McMansions are Built With Paper and Staples

Posted by | architecture | 3 Comments

I thought I should find out how a standard McMansion style house is put together – having been an architect and noticing that they seemed to be really badly built. I did some reading up.

The standard construction materials are essentially: timber of the same grade used for temporary hoardings (structure); expensive garbage bags (DPMs); bubble pack grade plastic (siding, soffits, sills); staples; Tyvec envelopes and fly paper (weather proofing).

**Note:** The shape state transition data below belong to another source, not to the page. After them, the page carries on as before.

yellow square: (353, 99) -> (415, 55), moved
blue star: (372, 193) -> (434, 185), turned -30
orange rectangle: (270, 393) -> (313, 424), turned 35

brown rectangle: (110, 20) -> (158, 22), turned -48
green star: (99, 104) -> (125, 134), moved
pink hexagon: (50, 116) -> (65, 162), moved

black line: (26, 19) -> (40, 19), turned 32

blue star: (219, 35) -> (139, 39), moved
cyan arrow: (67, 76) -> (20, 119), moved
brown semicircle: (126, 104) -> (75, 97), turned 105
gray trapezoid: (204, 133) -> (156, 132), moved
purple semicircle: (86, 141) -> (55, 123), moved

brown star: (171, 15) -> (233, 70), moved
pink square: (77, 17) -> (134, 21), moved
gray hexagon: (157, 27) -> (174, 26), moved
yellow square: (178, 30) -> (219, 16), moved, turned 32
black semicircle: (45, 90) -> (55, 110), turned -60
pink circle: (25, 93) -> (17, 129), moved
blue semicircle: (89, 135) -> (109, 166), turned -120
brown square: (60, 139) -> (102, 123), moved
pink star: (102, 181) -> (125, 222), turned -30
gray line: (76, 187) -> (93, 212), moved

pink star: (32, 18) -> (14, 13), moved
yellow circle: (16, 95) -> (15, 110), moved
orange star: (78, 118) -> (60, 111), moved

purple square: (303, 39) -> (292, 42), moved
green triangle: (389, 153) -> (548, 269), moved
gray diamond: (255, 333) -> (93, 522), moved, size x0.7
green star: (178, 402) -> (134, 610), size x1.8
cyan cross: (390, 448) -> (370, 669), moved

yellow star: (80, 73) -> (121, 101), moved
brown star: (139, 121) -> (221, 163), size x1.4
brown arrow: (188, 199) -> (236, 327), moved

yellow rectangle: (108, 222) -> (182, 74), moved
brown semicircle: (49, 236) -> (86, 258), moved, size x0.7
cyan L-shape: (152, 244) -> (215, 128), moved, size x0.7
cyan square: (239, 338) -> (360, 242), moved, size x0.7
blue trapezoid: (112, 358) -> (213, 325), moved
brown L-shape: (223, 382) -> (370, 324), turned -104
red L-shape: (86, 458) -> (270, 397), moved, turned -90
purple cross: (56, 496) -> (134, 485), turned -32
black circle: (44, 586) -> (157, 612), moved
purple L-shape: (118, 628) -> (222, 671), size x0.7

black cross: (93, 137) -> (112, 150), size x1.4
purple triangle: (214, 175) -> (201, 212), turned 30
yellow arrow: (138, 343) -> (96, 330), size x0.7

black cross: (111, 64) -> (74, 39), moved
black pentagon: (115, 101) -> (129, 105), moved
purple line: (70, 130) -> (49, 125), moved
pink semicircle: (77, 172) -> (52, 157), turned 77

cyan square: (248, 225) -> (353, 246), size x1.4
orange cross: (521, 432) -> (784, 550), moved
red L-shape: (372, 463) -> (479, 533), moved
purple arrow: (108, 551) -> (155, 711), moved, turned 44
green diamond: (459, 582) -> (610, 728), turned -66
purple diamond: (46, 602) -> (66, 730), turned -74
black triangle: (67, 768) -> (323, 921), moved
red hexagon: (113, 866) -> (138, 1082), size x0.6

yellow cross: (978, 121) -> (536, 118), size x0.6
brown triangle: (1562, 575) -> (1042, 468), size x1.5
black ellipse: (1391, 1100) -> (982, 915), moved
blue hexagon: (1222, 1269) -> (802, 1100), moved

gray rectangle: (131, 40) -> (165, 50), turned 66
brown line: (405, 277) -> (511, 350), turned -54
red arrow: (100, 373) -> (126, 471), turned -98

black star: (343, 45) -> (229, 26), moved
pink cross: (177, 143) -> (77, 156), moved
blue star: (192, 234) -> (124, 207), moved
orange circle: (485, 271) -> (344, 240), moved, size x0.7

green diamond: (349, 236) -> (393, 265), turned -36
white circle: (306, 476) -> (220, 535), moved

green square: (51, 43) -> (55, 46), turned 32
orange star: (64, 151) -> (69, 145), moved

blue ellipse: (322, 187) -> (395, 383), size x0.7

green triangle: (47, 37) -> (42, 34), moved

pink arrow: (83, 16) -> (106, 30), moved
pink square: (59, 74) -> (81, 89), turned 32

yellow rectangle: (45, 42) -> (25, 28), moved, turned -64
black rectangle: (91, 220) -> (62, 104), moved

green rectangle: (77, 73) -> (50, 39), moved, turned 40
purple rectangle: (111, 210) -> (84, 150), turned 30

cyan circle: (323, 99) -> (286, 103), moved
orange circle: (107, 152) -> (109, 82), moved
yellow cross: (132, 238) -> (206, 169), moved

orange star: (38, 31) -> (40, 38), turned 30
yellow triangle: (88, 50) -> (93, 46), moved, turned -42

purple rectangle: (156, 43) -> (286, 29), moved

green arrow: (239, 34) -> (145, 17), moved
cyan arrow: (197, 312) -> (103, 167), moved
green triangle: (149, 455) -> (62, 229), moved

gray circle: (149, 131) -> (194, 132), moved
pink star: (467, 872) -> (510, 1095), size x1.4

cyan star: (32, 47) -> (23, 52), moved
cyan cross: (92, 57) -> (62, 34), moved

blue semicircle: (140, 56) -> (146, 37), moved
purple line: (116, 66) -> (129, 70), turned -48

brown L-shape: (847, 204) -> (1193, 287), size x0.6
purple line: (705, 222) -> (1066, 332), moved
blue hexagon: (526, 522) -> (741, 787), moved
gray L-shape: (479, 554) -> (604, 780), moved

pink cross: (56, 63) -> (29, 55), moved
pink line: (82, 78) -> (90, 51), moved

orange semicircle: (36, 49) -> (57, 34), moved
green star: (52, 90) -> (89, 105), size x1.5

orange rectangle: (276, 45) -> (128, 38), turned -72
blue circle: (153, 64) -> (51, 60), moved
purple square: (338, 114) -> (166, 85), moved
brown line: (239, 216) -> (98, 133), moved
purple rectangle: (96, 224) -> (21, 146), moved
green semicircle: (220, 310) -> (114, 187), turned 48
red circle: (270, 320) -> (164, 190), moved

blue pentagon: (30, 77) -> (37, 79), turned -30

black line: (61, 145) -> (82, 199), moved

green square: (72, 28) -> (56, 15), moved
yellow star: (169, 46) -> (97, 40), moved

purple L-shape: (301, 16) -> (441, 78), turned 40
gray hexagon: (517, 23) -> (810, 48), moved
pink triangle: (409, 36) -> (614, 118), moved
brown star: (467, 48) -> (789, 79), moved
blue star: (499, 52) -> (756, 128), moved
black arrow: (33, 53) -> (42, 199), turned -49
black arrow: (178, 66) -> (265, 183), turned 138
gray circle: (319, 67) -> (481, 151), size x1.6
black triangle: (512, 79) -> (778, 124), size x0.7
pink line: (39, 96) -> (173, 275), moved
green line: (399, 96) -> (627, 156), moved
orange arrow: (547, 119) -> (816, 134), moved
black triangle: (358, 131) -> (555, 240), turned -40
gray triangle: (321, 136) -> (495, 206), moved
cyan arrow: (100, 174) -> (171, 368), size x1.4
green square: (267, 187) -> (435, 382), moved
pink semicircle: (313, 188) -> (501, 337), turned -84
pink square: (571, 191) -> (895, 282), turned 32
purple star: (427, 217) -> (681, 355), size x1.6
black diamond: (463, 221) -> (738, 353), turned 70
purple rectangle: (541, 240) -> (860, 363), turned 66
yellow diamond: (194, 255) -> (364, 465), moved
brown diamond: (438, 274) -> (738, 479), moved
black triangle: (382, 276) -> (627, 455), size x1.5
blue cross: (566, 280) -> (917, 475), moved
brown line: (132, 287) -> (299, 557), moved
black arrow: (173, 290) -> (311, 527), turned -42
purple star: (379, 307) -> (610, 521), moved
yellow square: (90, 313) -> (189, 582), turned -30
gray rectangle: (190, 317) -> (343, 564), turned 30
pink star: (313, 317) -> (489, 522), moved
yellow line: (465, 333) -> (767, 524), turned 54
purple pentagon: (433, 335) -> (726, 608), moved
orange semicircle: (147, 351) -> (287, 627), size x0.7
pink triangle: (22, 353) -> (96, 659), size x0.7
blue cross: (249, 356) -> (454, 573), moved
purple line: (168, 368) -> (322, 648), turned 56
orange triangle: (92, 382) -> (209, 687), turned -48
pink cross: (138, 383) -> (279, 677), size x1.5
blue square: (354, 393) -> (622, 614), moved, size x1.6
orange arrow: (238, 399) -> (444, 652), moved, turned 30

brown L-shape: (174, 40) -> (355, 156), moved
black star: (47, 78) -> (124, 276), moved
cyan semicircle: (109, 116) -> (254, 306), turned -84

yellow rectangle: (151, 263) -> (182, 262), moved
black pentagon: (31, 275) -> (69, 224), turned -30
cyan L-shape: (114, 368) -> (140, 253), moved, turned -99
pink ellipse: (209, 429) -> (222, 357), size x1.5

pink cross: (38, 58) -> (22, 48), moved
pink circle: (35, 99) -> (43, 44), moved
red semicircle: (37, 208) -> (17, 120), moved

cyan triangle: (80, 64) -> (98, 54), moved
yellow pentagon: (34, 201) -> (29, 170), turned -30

The principal American domestic architecture of the last 20 years consists of a building type based on ascetic Protestant architecture designed to minimize flamboyance or display of wealth, which is then blown up to a large scale to do just that, complete with neo-baroque trimmings (ironically from catholic architecture) which are made out of plastic.

This same building form spans an entire sub-continent with a climate that ranges from tundra to tropical and culture that varies from Appalachian to Amerindian. It is constructed using materials that are of lower quality that the packaging in most consumer goods. It is an architectural tragedy, whose only saving grace is that, unlike concrete brutalism, it is bio-degradable.